[Goal of the exercise]:
Only lines that contain the word "lịch" belong in the answer; copy them from the records below.

(Available records Opens)

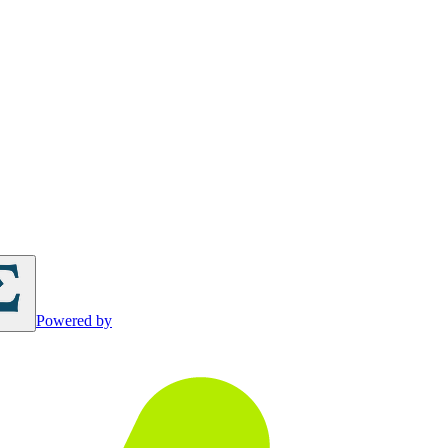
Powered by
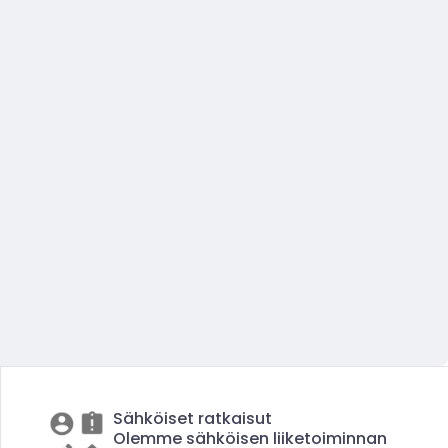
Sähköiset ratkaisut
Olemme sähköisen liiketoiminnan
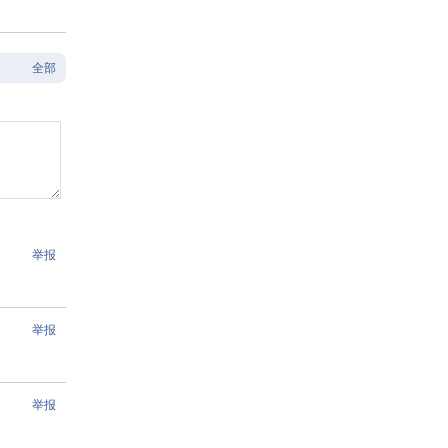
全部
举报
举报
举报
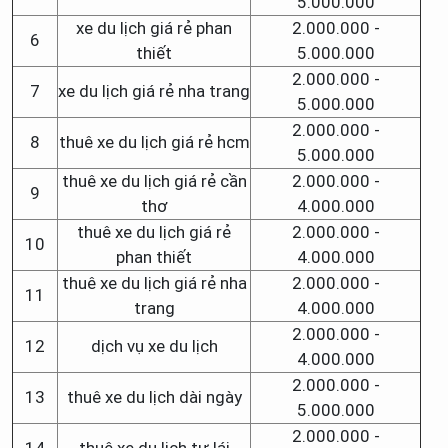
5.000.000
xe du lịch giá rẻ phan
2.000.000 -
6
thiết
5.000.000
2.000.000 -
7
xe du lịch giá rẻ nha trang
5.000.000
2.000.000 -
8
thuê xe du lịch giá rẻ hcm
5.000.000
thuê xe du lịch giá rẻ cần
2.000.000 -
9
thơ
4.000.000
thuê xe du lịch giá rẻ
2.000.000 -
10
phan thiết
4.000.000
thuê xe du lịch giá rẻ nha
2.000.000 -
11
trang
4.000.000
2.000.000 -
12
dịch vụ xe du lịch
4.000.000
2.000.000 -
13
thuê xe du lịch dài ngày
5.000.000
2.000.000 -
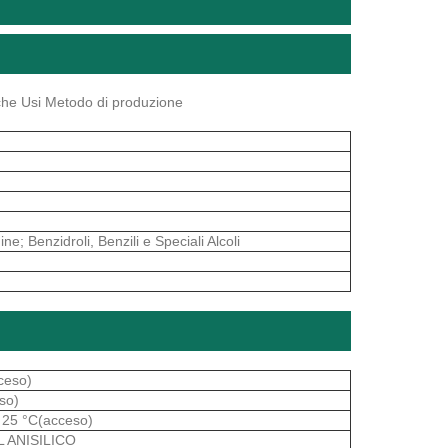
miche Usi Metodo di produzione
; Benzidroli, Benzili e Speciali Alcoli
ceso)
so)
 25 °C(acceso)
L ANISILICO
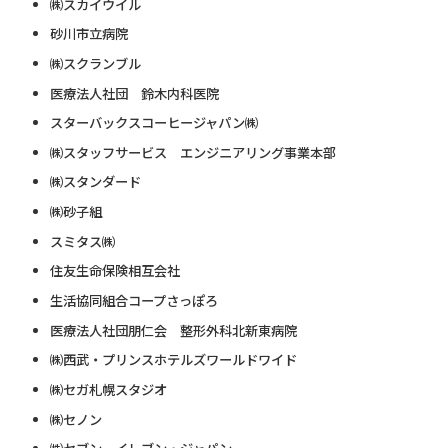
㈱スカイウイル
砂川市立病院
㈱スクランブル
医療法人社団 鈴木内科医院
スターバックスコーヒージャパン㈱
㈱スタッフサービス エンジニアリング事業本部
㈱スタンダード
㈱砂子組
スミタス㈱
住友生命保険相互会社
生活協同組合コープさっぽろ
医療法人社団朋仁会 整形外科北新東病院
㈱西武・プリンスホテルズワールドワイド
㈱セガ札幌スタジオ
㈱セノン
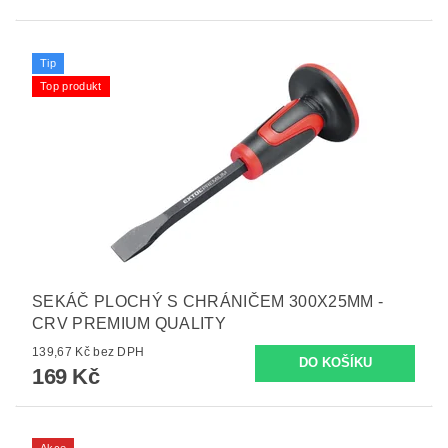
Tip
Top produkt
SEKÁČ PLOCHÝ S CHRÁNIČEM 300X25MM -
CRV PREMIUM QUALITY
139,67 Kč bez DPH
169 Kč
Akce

(Available records Closes)

[Answer below]:
xe du lịch giá rẻ phan
xe du lịch giá rẻ nha trang
thuê xe du lịch giá rẻ hcm
thuê xe du lịch giá rẻ cần
thuê xe du lịch giá rẻ
thuê xe du lịch giá rẻ nha
dịch vụ xe du lịch
thuê xe du lịch dài ngày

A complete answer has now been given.